Education for All Ages

Please bear with me now as I segue into a very different sort of intersection between the Khan Academy and the real world— the real world of grown-ups interested in lifelong learning and in maintaining active minds.

Back in 2008, when the worldwide credit crisis was paralyzing markets and causing banks to fail, I, like everybody else, was trying to figure out just what the heck was going on. The issues were quite complicated, the technical jargon was fairly daunting, and I think it’s fair to say that some on Wall Street and in the government preferred to keep the rest of us a bit confused. So I tried to break through to a reasonable level of understanding in the way that comes most naturally to me—by breaking the subject down into manageable but clearly interconnected chunks and making sure I had a conceptual grasp of one aspect of the problem before moving on to the next. Because it was clear to me that many other people were also grappling with these suddenly pressing economic riddles— What, exactly, was a collateralized debt obligation? How did the Treasury Department relate to the Federal Reserve? W hat is quantitative easing and how is it different than just printing money?—I started posting video lessons about the banking crisis. To be honest, I didn’t give a lot of thought to the question of who exactly the videos were for. I did them because I felt the need to do them.

Then a completely unexpected thing happened. Almost as soon as the videos went live, I started hearing from professional journalists and commentators who’d watched them— business writers, financial advisers, anchors of TV shows about economics and investing. (I even got a somewhat scary email from an investment banker thanking me for my video explaining mortgage-backed securities. The gist of the message was, Thanks, now I understand what I do for a living.) At the peak of the crisis, CNN invited me to speak on their network, to do a sort of live fifteen-minute lesson complete with my electronic blackboard.

This experience and the feedback I received from it convinced me that Khan Academy had a duty to do much more than just present standard academic topics for traditional school-age students. There was a deep need to help educate people of all ages regarding the ever-changing dynamics of the world around them. W ith the world becoming more and more complex, true democracy—not to mention peace of mind—was at risk if average folks couldn’t understand what was happening and why.

This realization, in turn, led to an even more basic question about the artificial boundaries of formal education. W hy does “education” stop at some point? W hy isn’t it lifelong? Doesn’t it seem arbitrary and in fact a little tragic that we invest so much in learning through formal education for twelve or sixteen or twenty years, and then just turn off the spigot when we reach full adulthood?

Some studies suggest that most people stop learning new things in their thirties. I use the word “suggest” advisedly since studies on such a vast and amorphous subject can never be precise or absolute. Some people keep learning. Almost everyone learns something every day. As sentient human beings, how could we not? Still, the basic point is tough to deny. At some point in life, learning new things becomes less of a priority. At some fulcrum moment, we have learned most of what we will ever know. The learning curve flattens out. Except for the laziest or most incurious among us, it doesn’t flatline altogether. We get blips here and there from travel, from hobbies, from a new everyday technology that forces us to stretch our awareness of how things work. But for the most part, we confront life equipped with things we’ve learned before— sometimes long before. New knowledge becomes a smaller and smaller part of the mix. The problem is that as the pace of change accelerates all around us, the ability to learn new things may be the most important skill of all. Is it realistic to expect adults to be able to do this?

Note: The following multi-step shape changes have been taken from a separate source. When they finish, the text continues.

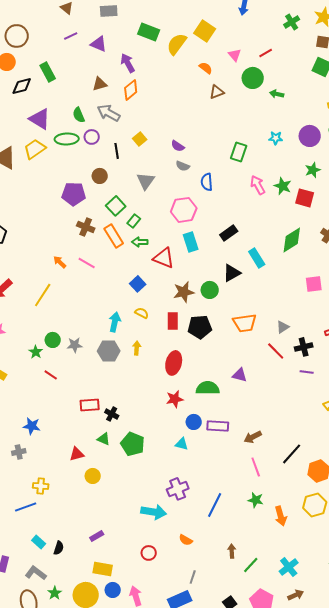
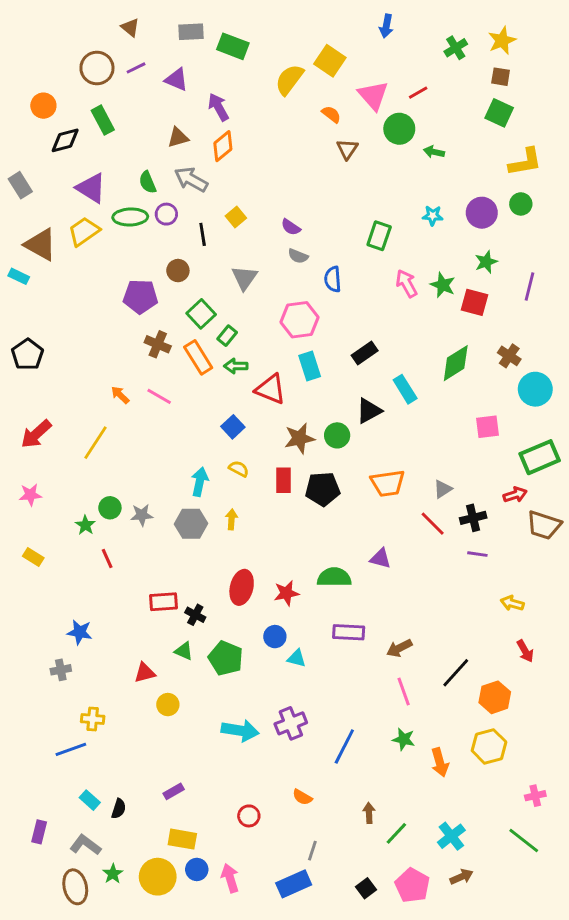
green rectangle: (149, 32) -> (233, 46), moved
brown circle: (17, 36) -> (97, 68), moved
pink triangle: (235, 55) -> (373, 95), size x1.6
brown triangle: (217, 92) -> (347, 149), turned -35
red ellipse: (174, 363) -> (242, 587), moved
red line: (51, 375) -> (107, 558), turned 32
blue circle: (194, 422) -> (275, 637), moved
cyan arrow: (154, 512) -> (240, 731), moved

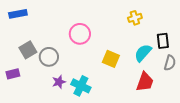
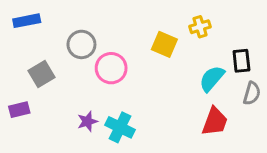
pink circle: (80, 34) -> (111, 68), moved
gray circle: (49, 57) -> (81, 44), moved
yellow square: (111, 59) -> (164, 44), moved

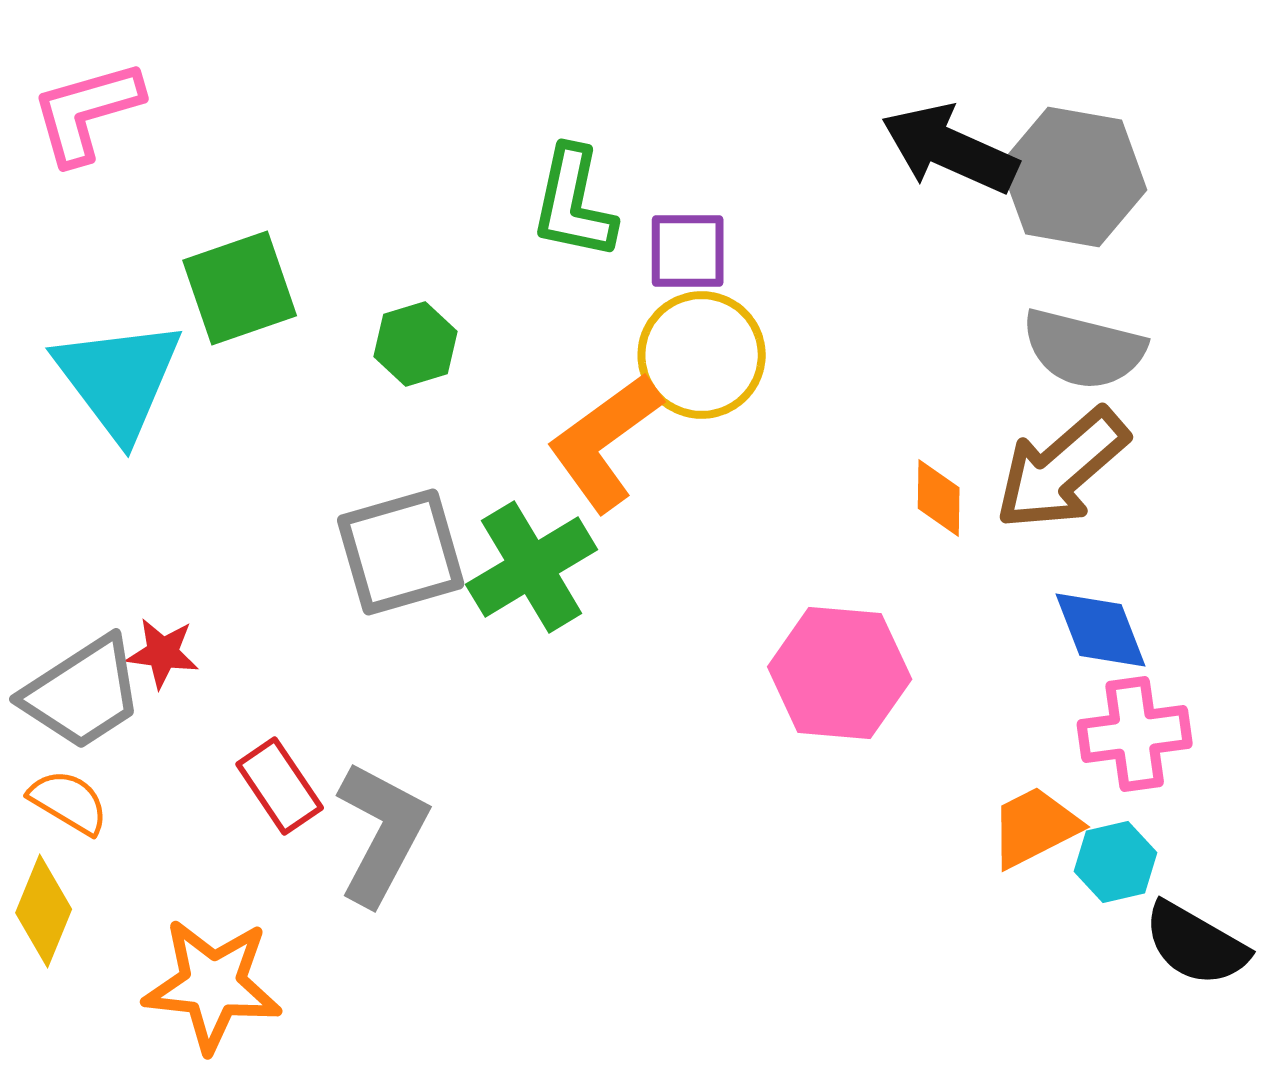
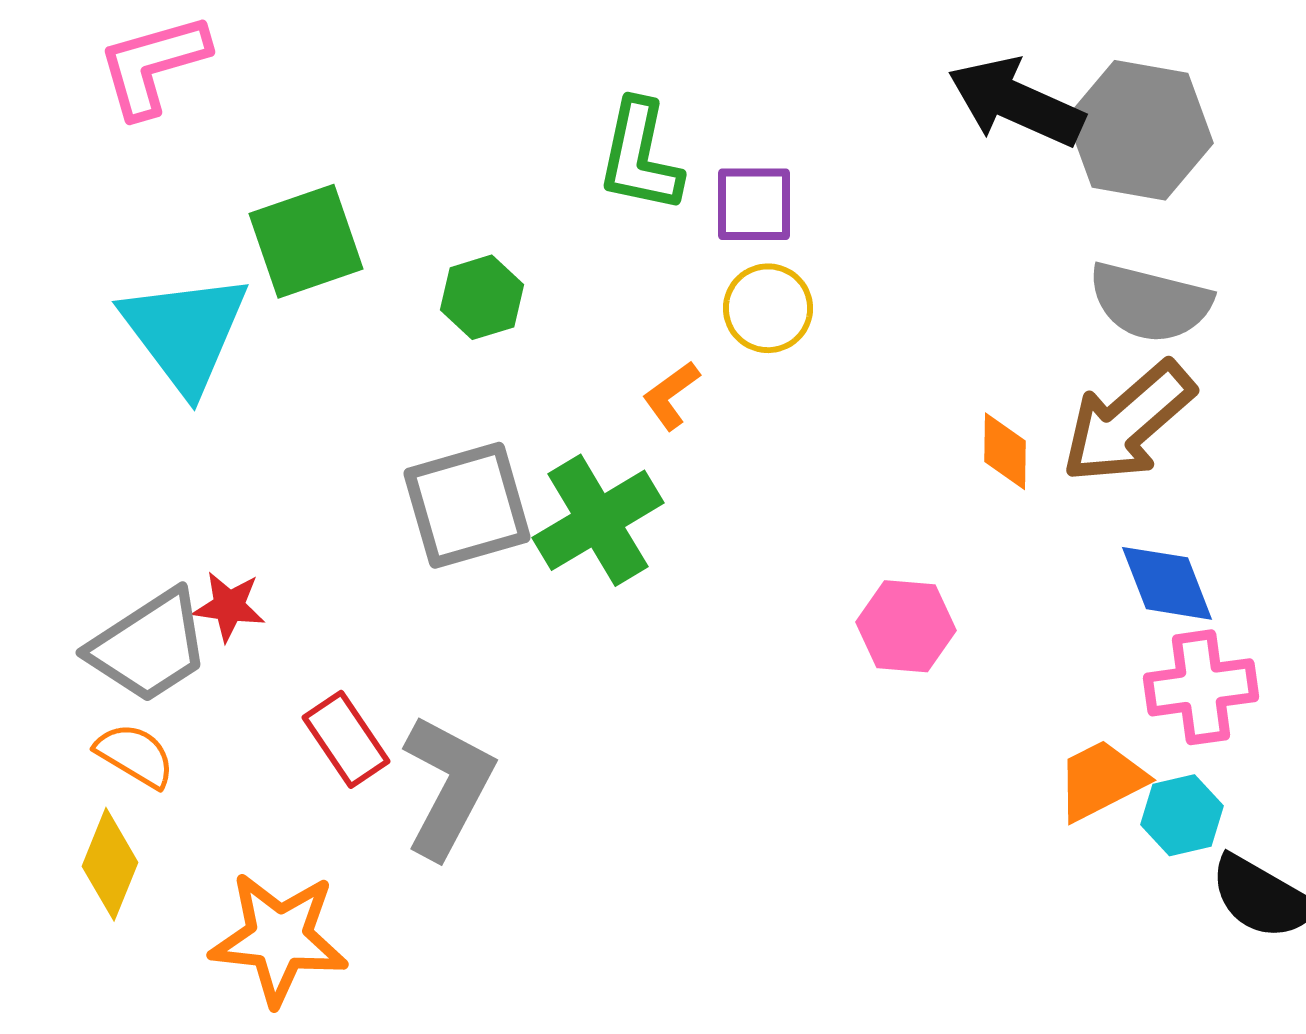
yellow circle: (702, 355) -> (768, 308), size x0.7
orange L-shape: (605, 442) -> (671, 395), size x0.5
pink hexagon: (840, 673) -> (906, 626), size x0.7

The answer is a resounding yes. According to a recent paper issued by the Royal Society of London, “the brain has extraordinary adaptability, sometimes referred to as ‘neuroplasticity.’ This is due to the process by which connections between neurons are strengthened when they are simultaneously activated; often summarized as, ‘neurons that fire together wire together.’ The effect is known as experience-dependent plasticity and is present throughout life” (italics added).

Not only is the ability to learn lifelong, but, within certain limits, it is in our power to maximize and guide this ability. As we saw earlier in our brief discussion of neuroscience and memory, handling and storing information in the brain is a physical process. It takes energy; it burns calories; it leads to the synthesis of new proteins and the alteration of existing ones. In all these regards, brainwork is closely analogous to physical exercise, and likewise subject to the rule of use-it-or-lose-it. Moreover, we don’t simply choose to exercise our brains or not; we can even choose which parts of our brains to work on. One fascinating aspect of the Royal Society’s report concerned a study of London cab drivers. Faced with the necessity of learning every nook and cranny of London’s famously difficult geography, the cabbies literally grew “extra” gray matter in the parts of their brains dedicated to spatial relations and navigation. W hen the drivers retired and no longer exercised their navigational skills, their brain volume in those areas diminished. Similar studies have been done on musicians and even jugglers, with consistent findings; when knowledge or skill is acquired or enhanced, there is ongoing neural development in the part of the brain where that specific subject or skill is based.